One in five Americans live with a disability, according to a variety of published reports, including the Centers for Disease Control and the U.S. Census. Why is this important in our field?
Those with disabilities often rely on assistive technologies to fully access the internet. These technologies include mouse alternatives, screen readers and unique browser preferences. Organizations that receive any federal funding, including public schools, must have accessible assistive technologies and meet other criteria, such as proper color contrast between text and background colors. International websites that target Canadians and Europeans, among other nationalities, typically must be built with accessibility in mind. Such countries often require websites to pass accessibility audits.
Recently, internet trolls have started searching for websites that are not fully compliant with WCAG 2.1 Level AA guidelines. Targeted businesses have faced lawsuits; settlements have ensued, even for entities that receive no federal funding.
The lack of a prominent Accessibility Statement attracts these trolls. Regardless of legal ramifications, it’s just good practice to make your website content accessible for all users to the best of your ability.
A challenge here is the many levels of compliance within the Website Content Accessibility Guidelines. Some of them demand significant computing power, and thus are more difficult and expensive to achieve. Furthermore, many of the guidelines have more to do with how content is maintained. Still, accessibility statements are worth it. Such a statement on your site implies good intent. It demonstrates a commitment to providing accessible content for all.

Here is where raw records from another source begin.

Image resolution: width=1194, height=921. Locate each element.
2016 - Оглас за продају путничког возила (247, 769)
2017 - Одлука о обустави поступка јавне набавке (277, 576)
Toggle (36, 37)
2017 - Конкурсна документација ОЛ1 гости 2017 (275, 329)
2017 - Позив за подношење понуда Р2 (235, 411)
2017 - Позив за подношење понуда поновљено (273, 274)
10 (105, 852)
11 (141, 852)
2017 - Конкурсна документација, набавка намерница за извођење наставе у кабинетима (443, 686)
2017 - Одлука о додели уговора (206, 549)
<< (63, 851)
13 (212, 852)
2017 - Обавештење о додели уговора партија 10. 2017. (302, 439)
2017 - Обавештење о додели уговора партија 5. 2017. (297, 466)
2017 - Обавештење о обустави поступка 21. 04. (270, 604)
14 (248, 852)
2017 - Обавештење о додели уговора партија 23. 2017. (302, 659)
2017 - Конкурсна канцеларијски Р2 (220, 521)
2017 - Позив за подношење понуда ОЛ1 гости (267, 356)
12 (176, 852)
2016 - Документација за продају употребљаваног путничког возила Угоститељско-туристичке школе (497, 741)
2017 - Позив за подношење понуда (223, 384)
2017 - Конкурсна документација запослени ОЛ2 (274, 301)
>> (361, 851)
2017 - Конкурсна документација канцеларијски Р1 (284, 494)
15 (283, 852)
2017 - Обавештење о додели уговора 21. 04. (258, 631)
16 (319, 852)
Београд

Let’s assume you have at least tried to make your website accessible. (If you’re not sure, you can always contact us for a free evaluation.)
Your accessibility statement should be prominently displayed – perhaps in the footer of your website so it can be easily seen across your site. Even if you are unsure about your current level of compliance, this statement tells users that if they can’t access or consume content for any reason, they can easily contact you for assistance. It’s a good idea to at least provide users with a dedicated email address, such as firstname.lastname@example.org, as well as a phone number.

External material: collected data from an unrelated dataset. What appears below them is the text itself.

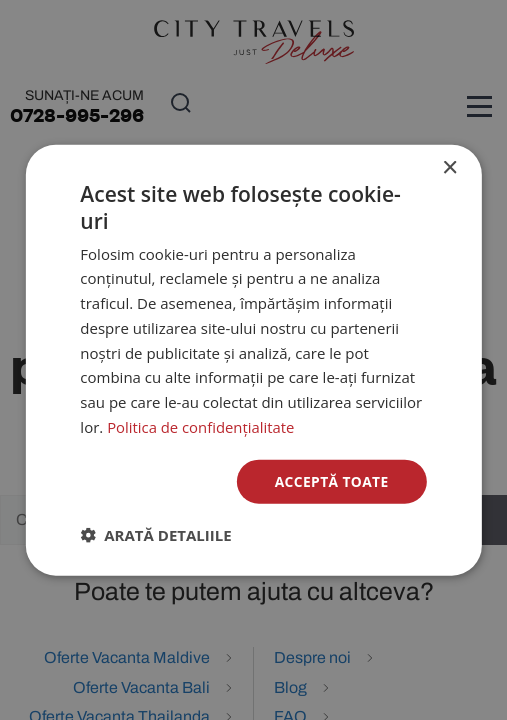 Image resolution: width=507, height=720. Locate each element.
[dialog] (253, 359)
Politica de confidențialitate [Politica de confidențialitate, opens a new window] (201, 426)
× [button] (449, 167)
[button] (155, 535)
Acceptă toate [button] (331, 480) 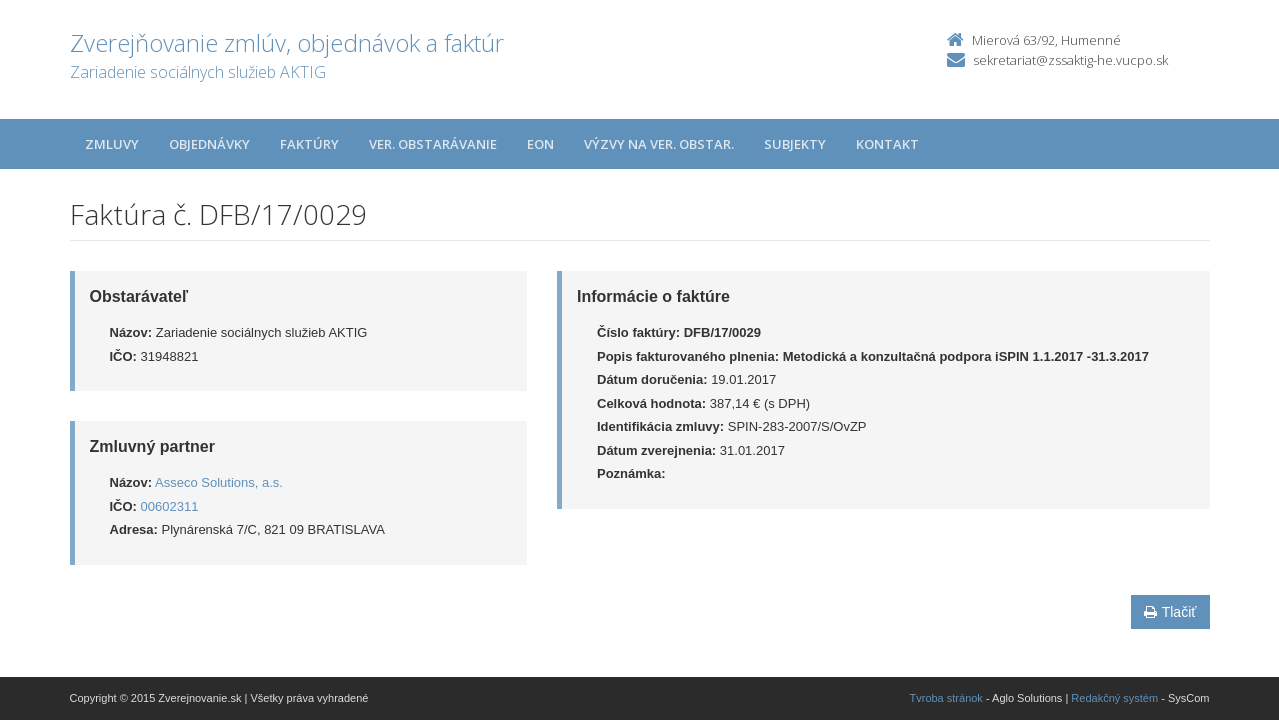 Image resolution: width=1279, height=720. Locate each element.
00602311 (170, 506)
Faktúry (309, 144)
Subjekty (795, 144)
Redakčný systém (1114, 698)
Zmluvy (112, 144)
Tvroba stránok (946, 698)
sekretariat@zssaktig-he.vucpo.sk (1070, 60)
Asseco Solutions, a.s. (219, 482)
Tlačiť (1170, 612)
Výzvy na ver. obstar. (659, 144)
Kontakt (887, 144)
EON (540, 144)
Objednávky (209, 144)
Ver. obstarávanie (433, 144) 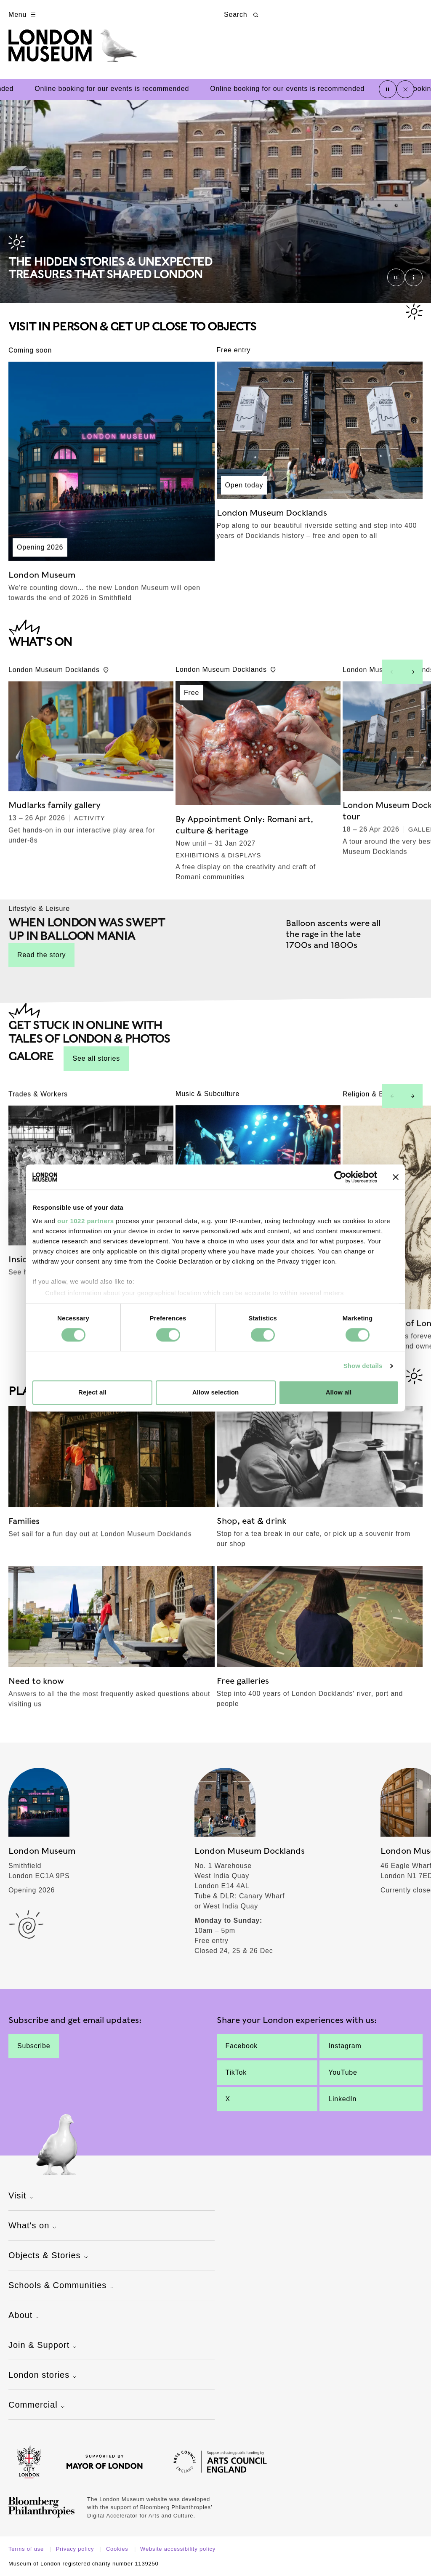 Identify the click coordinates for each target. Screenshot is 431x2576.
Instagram (344, 2045)
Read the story (41, 954)
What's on (33, 2226)
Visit (21, 2196)
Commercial (37, 2405)
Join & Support (43, 2345)
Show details (363, 1365)
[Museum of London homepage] (72, 49)
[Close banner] (396, 1177)
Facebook (242, 2045)
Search (242, 15)
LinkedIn (342, 2098)
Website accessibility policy (178, 2549)
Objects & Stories (49, 2256)
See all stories (96, 1058)
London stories (43, 2375)
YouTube (342, 2072)
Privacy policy (76, 2549)
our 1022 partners (85, 1220)
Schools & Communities (62, 2286)
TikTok (236, 2072)
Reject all (92, 1392)
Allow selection (215, 1392)
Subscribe (33, 2045)
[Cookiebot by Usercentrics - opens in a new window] (340, 1177)
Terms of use (26, 2549)
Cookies (118, 2549)
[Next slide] (412, 672)
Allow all (339, 1392)
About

A public policy on your website shows your company’s commitment to universal access. This simple statement creates confidence with users. It tells them that they are an important part of your target audience.
Reference the W3C Web Accessibility Initiative website for more information on developing organizational policies on web accessibility.
Many policies beyond the three policy pillars discussed here matter to site owners and users. But this basic knowledge will go a long way to ensure protection of both your organization and your users. If both parties understand their rights and responsibilities, both can enjoy peace of digital mind.